Déclenchée par la révision du contenu de la proposition Processus de production du

handicap, la réflexion sur la notion de communication -- et sur la façon dont il conviendrait

de la définir -- s’est forcément inscrite dans le contexte particulier de la pratique des orthophonistes et des audiologistes ayant accepté de mener à terme cette réflexion. Les commentaires des participants en ce qui a trait aux différentes dimensions de leur pratique constitue la deuxième partie de ce chapitre.

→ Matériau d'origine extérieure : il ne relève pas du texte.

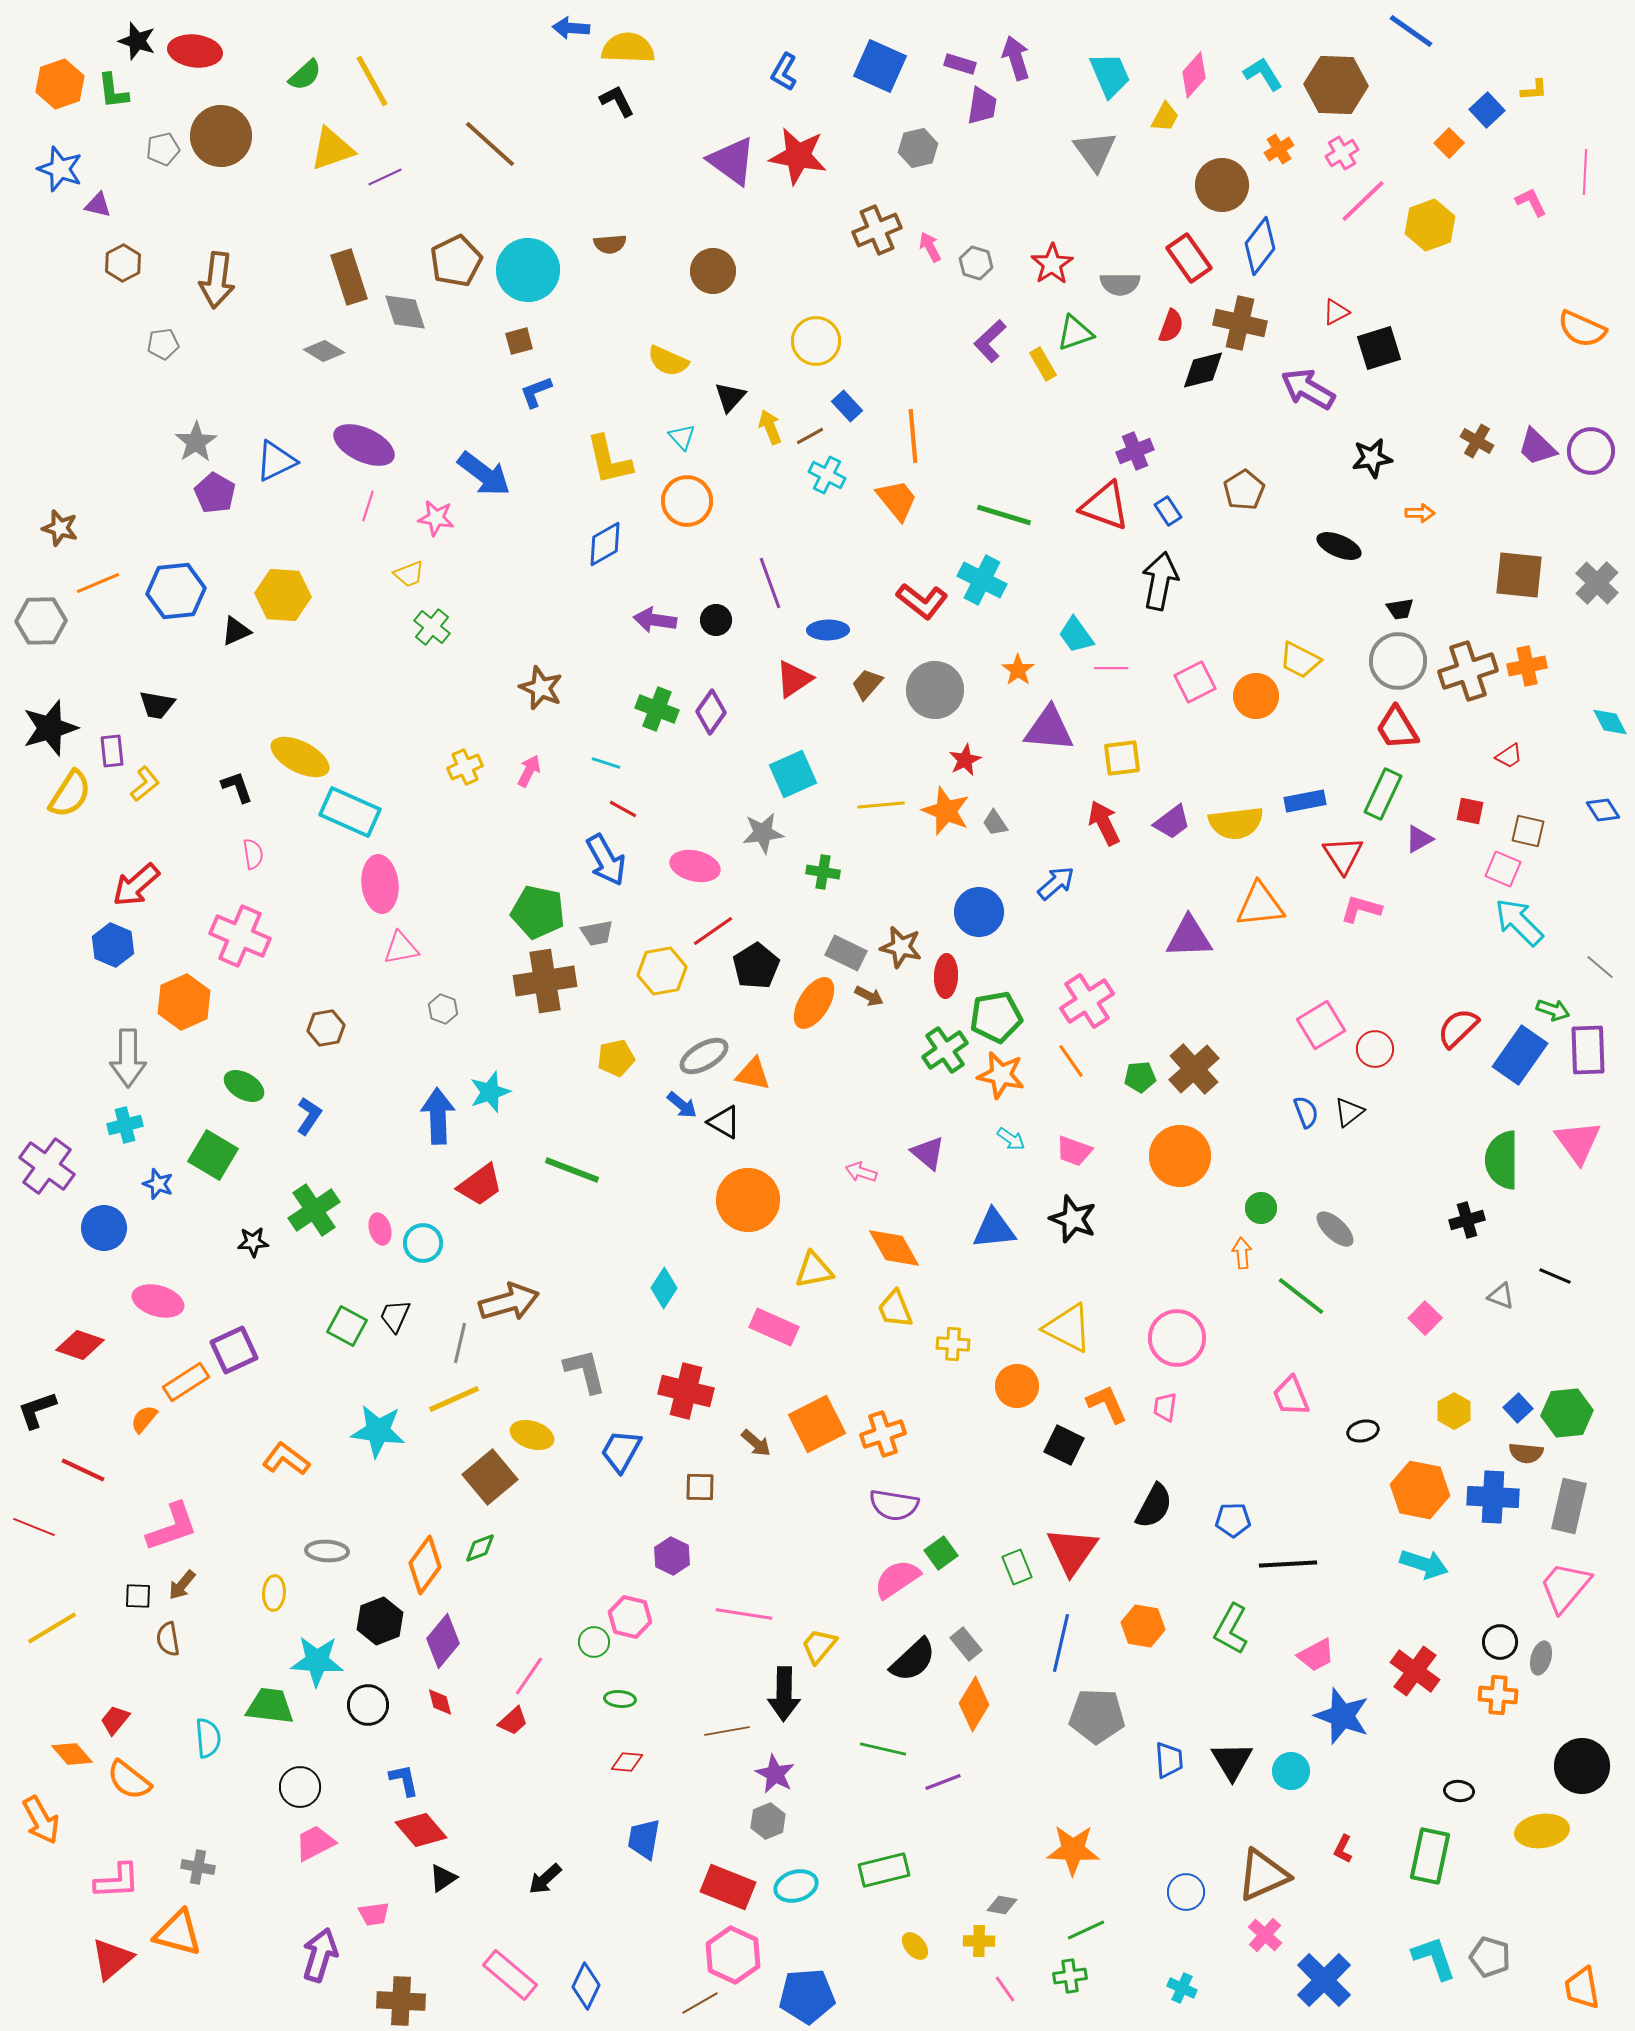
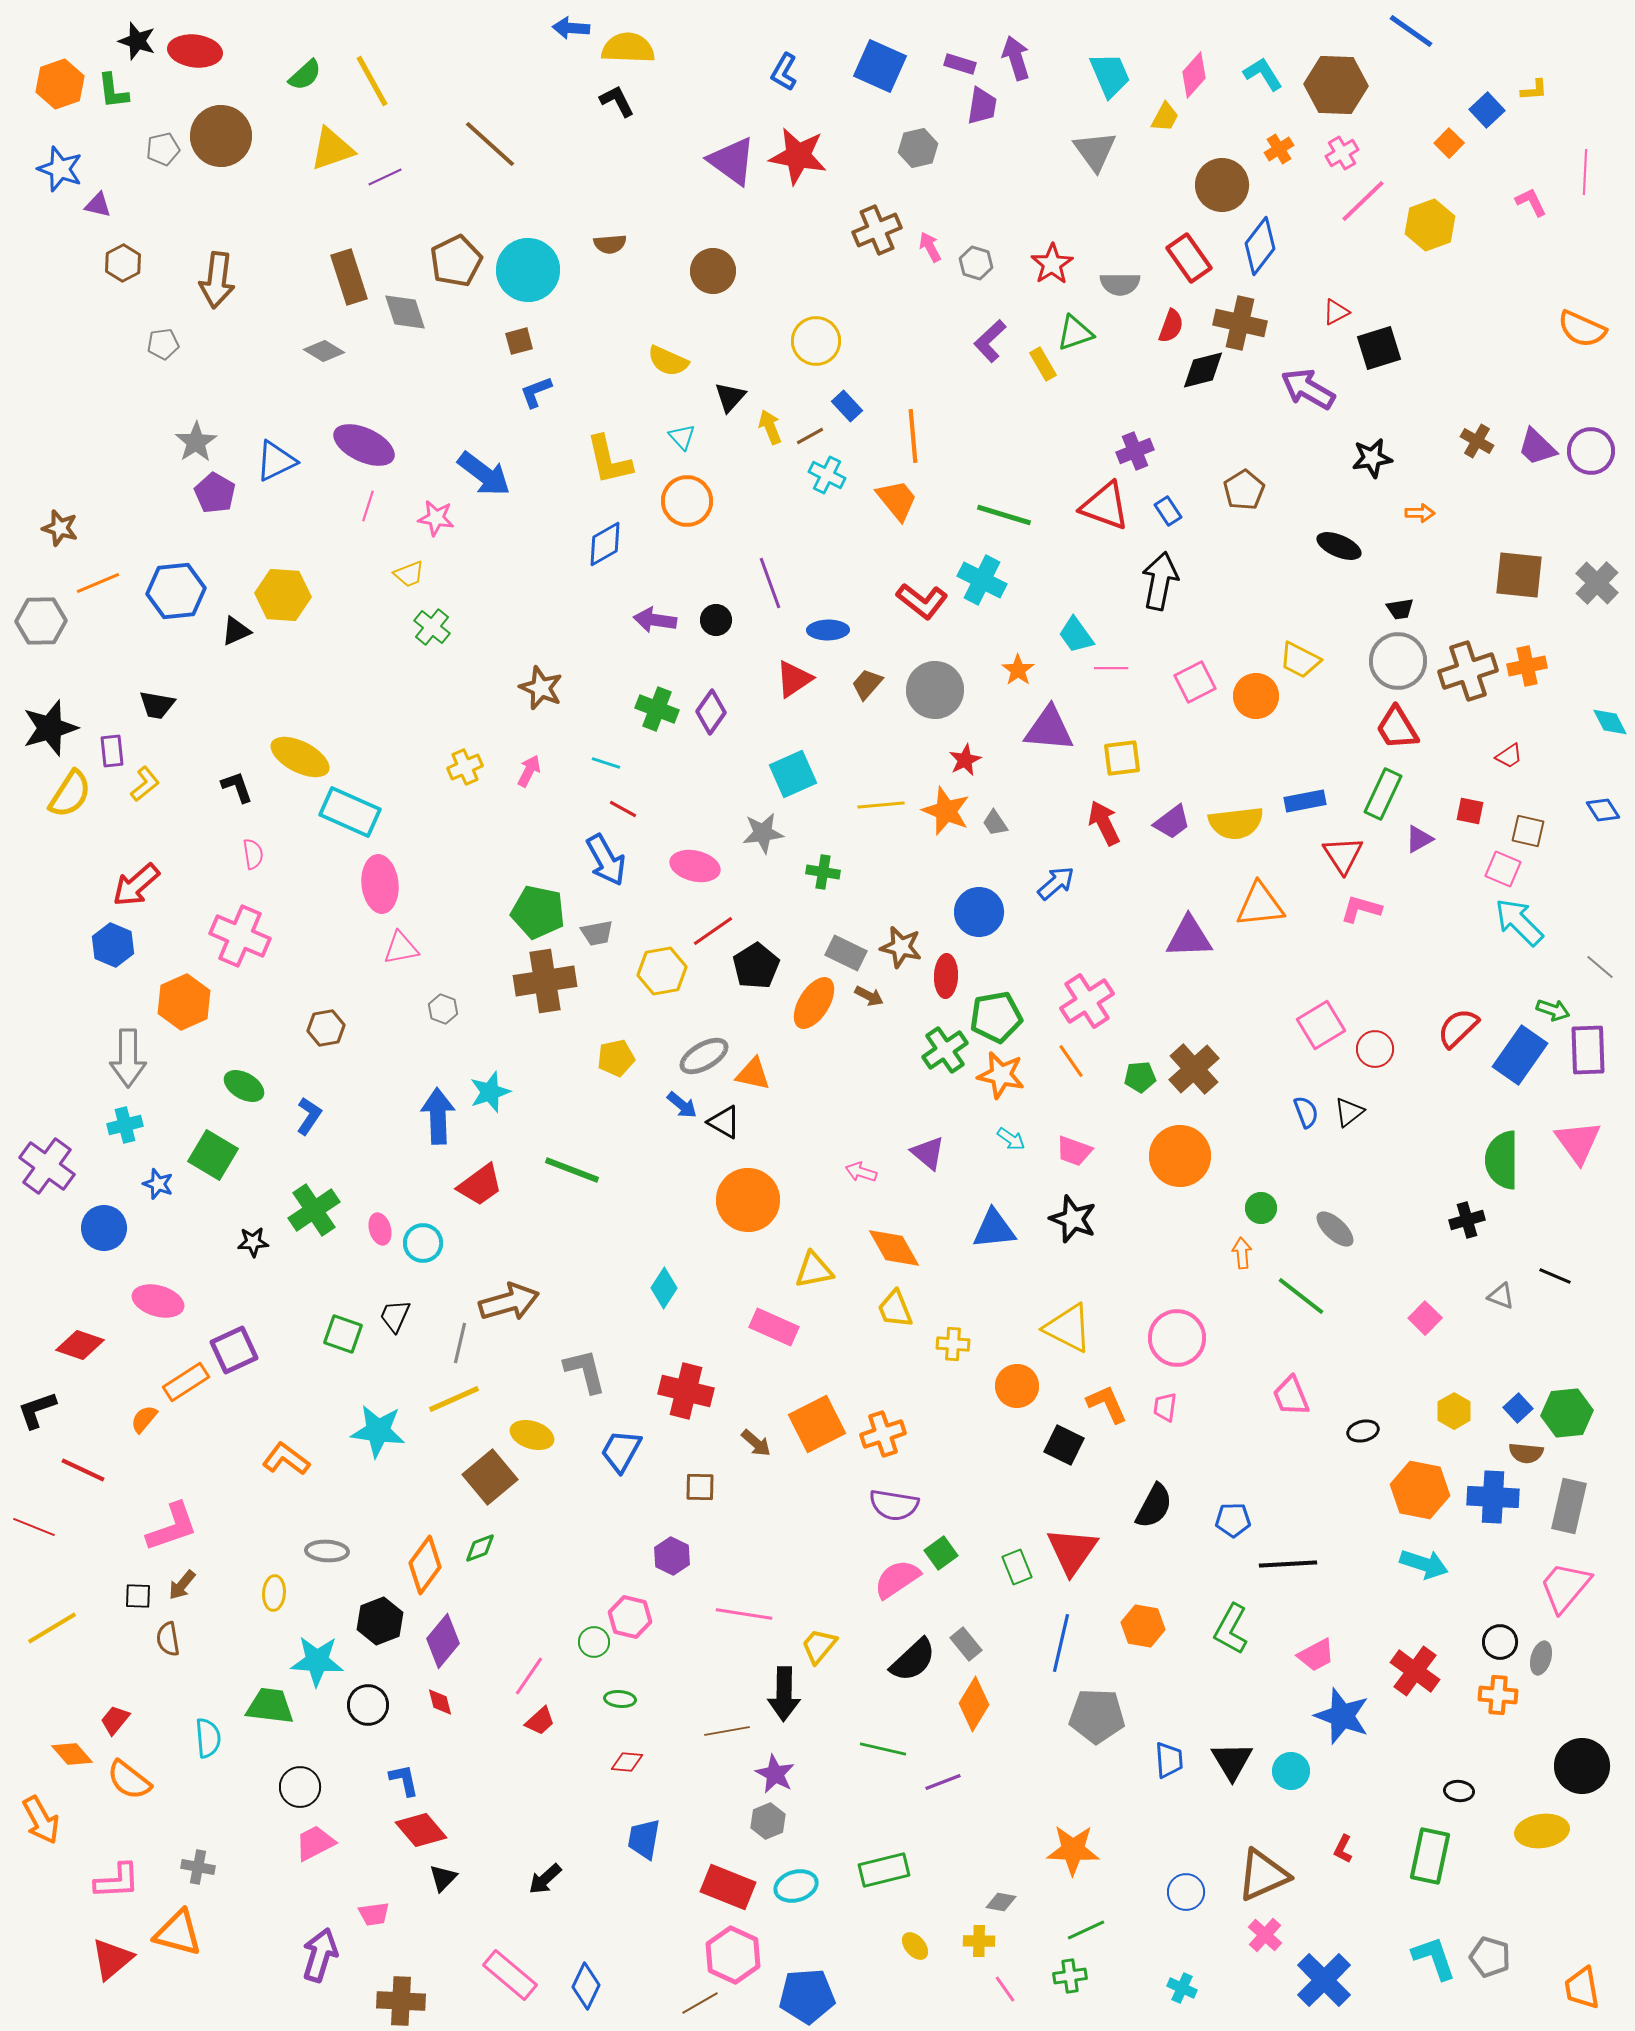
green square at (347, 1326): moved 4 px left, 8 px down; rotated 9 degrees counterclockwise
red trapezoid at (513, 1721): moved 27 px right
black triangle at (443, 1878): rotated 12 degrees counterclockwise
gray diamond at (1002, 1905): moved 1 px left, 3 px up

Contexte : n.m. 1. ensemble du texte qui entoure une unité

de la langue (mot, phrase, fragment d’énoncé) et qui sélectionne son sens, sa valeur. 2. ensemble des circonstances dans lesquelles s’insère un fait.

Le Petit Robert

La réflexion sur la notion de communication et les définitions qu’ont formulées les orthophonistes et les audiologistes ne se comprennent bien que si l’on connaît les principales caractéristiques de leur pratique, que si l’on connaît le contexte de la définition de la communication. Une même définition, par exemple “la communication est le processus par lequel un émetteur transmet un message à un récepteur” n’a certainement pas la même portée si c’est un orthophoniste ou un audiologiste qui l’exprime plutôt qu’un ingénieur...

Pour décrire le contexte qui permettra de comprendre les textes produits par les orthophonistes et les audiologistes sur la notion de la communication, j’ai retenu tout ce que les seize participants aux entrevues individuelles ont dit concernant leur profession, leur milieu de travail, le réseau de la santé ou de l’éducation, le monde de la réadaptation, leurs relations avec les collègues et les pairs, et les critères dont ils se servent pour juger de l’issue d’une intervention.